*** DATA FOR REVIEW ***
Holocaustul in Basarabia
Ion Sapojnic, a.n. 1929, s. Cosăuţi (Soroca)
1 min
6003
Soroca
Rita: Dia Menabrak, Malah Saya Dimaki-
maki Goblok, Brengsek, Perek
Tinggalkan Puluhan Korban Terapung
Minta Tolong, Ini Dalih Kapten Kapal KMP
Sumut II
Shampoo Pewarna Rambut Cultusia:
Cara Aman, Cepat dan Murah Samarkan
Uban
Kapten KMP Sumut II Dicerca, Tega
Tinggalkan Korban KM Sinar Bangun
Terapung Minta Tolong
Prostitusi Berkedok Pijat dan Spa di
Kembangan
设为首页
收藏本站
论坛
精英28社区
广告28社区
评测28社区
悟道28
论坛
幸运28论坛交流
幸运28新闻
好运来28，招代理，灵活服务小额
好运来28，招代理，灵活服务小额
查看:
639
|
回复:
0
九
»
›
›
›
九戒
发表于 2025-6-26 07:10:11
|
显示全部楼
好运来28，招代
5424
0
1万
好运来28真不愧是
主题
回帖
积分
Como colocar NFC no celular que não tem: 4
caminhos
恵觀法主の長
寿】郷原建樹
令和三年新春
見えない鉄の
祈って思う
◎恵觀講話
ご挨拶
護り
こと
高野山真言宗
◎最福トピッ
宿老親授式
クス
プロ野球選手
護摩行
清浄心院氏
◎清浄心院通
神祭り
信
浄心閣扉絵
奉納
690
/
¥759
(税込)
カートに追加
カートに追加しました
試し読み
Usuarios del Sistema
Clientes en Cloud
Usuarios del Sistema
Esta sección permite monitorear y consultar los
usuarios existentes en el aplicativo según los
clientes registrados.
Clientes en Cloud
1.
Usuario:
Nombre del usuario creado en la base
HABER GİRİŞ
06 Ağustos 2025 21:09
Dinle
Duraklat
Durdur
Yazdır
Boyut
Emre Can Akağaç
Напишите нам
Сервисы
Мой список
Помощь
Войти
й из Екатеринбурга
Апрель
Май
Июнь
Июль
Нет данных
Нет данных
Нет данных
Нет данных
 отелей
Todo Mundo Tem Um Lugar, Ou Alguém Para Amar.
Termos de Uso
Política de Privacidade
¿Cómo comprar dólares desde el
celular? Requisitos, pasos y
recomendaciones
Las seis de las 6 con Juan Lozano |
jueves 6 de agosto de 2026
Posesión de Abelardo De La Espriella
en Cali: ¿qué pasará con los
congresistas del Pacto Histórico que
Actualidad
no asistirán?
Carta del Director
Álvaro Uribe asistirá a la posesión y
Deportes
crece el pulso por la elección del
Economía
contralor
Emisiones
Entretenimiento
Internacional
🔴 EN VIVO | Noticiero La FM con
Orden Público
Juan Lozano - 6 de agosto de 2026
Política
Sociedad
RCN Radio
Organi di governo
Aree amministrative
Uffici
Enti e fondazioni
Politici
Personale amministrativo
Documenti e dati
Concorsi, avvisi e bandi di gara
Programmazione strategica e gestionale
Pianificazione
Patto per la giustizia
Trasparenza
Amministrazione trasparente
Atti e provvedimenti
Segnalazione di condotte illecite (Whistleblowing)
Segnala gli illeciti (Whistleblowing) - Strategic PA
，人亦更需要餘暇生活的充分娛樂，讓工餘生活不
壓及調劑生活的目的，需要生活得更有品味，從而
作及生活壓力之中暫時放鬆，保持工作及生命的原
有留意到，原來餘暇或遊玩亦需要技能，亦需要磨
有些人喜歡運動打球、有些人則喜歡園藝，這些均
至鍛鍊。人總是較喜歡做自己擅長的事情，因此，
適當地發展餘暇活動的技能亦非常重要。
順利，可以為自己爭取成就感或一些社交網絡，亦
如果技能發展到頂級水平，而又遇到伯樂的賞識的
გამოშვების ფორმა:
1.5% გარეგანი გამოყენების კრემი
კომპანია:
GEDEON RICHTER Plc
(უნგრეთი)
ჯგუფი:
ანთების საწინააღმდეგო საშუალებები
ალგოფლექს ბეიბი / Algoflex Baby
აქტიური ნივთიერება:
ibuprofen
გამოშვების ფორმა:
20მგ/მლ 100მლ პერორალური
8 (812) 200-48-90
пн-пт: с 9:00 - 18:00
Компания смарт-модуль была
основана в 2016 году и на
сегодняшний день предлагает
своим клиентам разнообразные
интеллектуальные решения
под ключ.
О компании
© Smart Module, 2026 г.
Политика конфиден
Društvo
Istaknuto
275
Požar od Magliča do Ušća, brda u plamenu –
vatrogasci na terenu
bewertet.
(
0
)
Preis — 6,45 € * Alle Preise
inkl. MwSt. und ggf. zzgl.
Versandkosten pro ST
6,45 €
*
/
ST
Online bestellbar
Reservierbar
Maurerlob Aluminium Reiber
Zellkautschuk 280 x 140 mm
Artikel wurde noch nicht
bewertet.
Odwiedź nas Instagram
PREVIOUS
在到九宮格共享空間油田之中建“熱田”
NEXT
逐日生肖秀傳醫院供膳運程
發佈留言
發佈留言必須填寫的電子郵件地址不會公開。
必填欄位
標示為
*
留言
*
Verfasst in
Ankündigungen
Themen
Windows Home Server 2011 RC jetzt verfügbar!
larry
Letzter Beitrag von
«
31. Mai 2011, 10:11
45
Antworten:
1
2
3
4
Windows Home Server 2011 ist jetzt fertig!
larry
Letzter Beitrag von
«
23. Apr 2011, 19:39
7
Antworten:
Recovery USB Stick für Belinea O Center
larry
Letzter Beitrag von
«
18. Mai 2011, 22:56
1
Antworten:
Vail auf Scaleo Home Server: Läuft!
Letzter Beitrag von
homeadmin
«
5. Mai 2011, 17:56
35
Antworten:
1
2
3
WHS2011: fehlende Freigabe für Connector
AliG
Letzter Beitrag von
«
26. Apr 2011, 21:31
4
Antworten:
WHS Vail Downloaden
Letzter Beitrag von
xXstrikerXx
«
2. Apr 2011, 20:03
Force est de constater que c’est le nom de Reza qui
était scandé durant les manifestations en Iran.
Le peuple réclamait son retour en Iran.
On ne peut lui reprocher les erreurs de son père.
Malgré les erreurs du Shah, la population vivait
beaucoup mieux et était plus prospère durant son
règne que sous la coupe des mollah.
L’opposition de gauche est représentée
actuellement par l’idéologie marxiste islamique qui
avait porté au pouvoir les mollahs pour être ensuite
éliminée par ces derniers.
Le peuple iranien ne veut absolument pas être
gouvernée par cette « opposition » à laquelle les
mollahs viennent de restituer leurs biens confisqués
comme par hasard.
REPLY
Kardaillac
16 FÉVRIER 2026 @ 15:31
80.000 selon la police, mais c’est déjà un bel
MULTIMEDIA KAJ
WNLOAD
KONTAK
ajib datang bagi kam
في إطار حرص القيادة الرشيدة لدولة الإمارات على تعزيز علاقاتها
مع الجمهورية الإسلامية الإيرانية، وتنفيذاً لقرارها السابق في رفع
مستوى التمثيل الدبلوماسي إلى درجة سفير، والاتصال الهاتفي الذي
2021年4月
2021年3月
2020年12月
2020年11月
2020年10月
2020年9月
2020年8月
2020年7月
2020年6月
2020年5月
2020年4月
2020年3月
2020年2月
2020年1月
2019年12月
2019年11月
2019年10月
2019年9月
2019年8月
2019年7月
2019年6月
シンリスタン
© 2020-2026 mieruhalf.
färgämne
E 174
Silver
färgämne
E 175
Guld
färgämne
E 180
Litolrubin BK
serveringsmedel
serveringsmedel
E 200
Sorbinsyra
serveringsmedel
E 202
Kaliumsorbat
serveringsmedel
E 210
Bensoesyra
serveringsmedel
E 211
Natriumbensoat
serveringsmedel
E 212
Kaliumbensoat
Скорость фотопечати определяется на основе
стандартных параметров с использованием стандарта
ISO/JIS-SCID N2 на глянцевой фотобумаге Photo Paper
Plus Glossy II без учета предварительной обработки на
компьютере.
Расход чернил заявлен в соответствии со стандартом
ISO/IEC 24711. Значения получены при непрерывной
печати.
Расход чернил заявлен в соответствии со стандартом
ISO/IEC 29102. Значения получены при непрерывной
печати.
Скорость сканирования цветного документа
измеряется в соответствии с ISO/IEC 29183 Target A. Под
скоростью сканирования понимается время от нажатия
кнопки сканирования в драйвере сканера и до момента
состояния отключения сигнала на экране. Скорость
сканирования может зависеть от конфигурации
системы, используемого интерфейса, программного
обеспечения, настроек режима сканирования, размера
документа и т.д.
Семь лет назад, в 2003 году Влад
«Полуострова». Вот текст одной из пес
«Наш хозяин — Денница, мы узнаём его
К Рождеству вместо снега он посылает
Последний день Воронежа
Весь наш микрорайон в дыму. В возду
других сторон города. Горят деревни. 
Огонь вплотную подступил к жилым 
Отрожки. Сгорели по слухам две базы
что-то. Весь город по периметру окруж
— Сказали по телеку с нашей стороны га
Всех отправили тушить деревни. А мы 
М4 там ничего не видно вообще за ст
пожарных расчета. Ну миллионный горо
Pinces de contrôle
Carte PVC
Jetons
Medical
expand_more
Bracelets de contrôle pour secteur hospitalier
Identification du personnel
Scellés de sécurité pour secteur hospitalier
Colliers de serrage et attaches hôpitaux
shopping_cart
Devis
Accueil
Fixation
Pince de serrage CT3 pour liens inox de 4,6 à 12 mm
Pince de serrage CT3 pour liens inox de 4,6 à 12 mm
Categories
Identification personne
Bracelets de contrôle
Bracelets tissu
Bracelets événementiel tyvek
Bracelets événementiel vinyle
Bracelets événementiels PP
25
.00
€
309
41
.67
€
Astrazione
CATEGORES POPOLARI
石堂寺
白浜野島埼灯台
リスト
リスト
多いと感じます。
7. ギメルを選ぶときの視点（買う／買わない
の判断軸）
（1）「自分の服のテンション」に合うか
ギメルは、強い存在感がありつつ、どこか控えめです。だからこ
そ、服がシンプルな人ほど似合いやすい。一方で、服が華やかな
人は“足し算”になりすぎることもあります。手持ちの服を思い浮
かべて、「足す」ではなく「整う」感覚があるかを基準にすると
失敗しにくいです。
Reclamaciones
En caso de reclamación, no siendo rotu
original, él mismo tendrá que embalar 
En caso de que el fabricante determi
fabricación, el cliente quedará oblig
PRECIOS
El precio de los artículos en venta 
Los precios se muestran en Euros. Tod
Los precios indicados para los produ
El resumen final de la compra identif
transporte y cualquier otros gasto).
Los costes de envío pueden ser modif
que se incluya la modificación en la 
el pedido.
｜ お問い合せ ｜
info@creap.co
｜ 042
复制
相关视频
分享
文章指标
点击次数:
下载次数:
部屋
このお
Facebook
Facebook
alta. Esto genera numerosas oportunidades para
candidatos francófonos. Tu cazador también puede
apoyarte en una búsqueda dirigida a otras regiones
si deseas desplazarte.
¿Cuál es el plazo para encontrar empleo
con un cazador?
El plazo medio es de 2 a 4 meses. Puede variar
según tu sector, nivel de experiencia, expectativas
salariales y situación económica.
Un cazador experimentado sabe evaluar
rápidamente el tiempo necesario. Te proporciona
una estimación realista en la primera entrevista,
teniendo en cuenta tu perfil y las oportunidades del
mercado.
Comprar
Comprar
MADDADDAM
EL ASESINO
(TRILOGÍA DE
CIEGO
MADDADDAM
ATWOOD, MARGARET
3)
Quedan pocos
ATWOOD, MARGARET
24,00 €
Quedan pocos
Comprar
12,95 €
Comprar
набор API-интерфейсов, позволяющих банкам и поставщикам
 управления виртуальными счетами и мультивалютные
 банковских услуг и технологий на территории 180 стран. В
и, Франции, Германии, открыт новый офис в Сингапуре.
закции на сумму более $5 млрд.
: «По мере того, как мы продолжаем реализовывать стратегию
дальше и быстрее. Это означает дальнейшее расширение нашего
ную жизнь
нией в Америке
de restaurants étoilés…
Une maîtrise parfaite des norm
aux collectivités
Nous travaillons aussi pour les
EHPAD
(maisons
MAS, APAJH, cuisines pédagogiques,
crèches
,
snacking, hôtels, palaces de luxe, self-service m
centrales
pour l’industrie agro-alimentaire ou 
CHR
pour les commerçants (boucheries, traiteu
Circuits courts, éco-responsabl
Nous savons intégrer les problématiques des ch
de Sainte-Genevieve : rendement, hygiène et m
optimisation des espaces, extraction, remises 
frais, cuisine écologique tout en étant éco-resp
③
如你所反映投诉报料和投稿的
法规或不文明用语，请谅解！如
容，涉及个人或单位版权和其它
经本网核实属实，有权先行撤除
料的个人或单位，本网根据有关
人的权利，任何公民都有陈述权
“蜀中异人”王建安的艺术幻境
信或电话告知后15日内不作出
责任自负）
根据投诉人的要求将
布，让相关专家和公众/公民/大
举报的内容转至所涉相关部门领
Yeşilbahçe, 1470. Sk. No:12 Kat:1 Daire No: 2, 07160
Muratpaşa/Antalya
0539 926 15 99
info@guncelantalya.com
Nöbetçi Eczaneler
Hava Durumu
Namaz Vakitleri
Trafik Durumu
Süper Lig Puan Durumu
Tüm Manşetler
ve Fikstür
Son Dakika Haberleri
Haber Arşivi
***
__BRIEF__:
Could you please retype the lines from the start of the data through the line with "Kapten KMP Sumut II Dicerca, Tega", both included, and nothing else?

__RESPONSE TO THE TASK__:
Holocaustul in Basarabia
Ion Sapojnic, a.n. 1929, s. Cosăuţi (Soroca)
1 min
6003
Soroca
Rita: Dia Menabrak, Malah Saya Dimaki-
maki Goblok, Brengsek, Perek
Tinggalkan Puluhan Korban Terapung
Minta Tolong, Ini Dalih Kapten Kapal KMP
Sumut II
Shampoo Pewarna Rambut Cultusia:
Cara Aman, Cepat dan Murah Samarkan
Uban
Kapten KMP Sumut II Dicerca, Tega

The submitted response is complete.